## INSTRUCTIONS FOR THE TASK
Take the data below and extract the lines from the one with "for negotiations as oil prices" to the one with "These cookies are", inclusive, exactly as written.

(Extracted page text data)
+-------+
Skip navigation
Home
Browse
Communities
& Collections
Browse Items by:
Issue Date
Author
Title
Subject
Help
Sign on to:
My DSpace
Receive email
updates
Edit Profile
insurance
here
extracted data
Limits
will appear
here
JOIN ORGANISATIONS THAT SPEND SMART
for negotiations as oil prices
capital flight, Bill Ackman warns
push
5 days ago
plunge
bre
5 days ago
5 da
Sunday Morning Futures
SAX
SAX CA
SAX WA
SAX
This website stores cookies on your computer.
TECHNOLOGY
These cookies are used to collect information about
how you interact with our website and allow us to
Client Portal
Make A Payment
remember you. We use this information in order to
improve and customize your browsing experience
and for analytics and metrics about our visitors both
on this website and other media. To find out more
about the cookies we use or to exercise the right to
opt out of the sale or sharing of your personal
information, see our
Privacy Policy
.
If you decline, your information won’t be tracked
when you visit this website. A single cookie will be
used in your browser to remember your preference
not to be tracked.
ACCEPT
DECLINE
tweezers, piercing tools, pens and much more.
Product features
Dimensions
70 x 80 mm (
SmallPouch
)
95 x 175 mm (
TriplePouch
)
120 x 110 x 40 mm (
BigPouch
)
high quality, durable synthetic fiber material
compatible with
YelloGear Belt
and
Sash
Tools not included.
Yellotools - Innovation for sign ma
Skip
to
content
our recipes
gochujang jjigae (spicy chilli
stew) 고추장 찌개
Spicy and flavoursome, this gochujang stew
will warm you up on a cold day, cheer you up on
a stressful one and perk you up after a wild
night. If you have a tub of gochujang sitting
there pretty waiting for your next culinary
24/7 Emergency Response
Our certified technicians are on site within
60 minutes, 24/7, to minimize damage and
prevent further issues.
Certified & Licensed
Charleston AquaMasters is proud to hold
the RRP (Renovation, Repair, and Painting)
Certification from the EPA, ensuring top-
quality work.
+-------+
## COMPLETED TASK
for negotiations as oil prices
capital flight, Bill Ackman warns
push
5 days ago
plunge
bre
5 days ago
5 da
Sunday Morning Futures
SAX
SAX CA
SAX WA
SAX
This website stores cookies on your computer.
TECHNOLOGY
These cookies are used to collect information about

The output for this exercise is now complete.